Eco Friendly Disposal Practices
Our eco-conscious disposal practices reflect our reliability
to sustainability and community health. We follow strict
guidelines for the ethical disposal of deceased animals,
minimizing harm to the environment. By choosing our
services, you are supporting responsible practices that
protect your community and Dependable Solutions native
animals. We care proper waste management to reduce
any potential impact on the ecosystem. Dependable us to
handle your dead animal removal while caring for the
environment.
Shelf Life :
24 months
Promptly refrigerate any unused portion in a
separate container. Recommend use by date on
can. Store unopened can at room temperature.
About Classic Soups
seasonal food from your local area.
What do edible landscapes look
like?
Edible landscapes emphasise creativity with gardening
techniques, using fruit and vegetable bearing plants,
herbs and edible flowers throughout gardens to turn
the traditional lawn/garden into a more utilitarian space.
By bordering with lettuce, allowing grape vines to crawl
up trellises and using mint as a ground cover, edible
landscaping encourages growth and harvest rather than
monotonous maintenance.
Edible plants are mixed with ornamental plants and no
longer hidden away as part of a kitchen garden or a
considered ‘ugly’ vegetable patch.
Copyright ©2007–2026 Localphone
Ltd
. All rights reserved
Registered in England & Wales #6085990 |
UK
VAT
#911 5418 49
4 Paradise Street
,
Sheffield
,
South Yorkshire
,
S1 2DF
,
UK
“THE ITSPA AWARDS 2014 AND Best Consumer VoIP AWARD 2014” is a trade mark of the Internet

◆ ◆ ◆

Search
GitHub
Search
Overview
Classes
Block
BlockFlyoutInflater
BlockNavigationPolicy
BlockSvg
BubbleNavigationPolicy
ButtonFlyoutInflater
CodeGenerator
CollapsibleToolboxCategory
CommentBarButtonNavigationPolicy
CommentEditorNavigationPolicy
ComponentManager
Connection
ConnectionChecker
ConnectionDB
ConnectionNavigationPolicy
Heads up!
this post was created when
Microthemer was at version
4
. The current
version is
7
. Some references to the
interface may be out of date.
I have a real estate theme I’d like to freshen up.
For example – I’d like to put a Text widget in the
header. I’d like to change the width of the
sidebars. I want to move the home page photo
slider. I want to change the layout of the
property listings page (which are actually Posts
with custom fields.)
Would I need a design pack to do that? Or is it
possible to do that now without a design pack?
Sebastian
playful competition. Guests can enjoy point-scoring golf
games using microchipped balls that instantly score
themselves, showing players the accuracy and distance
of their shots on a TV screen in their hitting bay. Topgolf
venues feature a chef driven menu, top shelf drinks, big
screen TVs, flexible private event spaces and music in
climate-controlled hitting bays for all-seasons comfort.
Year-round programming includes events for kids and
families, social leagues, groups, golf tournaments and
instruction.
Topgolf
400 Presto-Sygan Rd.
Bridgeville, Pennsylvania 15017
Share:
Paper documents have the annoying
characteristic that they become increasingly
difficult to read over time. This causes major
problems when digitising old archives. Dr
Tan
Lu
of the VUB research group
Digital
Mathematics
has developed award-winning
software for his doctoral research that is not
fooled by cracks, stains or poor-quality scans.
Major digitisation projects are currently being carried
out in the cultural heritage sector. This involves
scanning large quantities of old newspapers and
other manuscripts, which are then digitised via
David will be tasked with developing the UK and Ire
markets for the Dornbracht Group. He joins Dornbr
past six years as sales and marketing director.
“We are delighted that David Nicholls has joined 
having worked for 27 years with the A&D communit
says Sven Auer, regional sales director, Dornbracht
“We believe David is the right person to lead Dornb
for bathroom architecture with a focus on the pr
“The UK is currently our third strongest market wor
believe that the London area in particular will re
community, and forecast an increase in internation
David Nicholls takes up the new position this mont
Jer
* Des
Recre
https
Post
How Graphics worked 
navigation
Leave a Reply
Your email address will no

◆ ◆ ◆

## EXERCISE OBJECTIVE
Your answer should consist only of the lines above between the line holding "Eco Friendly Disposal Practices" and the line holding "Promptly refrigerate any unused portion in a", inclusive, each transcribed exactly.

## RESPONSE TO THIS TASK
Eco Friendly Disposal Practices
Our eco-conscious disposal practices reflect our reliability
to sustainability and community health. We follow strict
guidelines for the ethical disposal of deceased animals,
minimizing harm to the environment. By choosing our
services, you are supporting responsible practices that
protect your community and Dependable Solutions native
animals. We care proper waste management to reduce
any potential impact on the ecosystem. Dependable us to
handle your dead animal removal while caring for the
environment.
Shelf Life :
24 months
Promptly refrigerate any unused portion in a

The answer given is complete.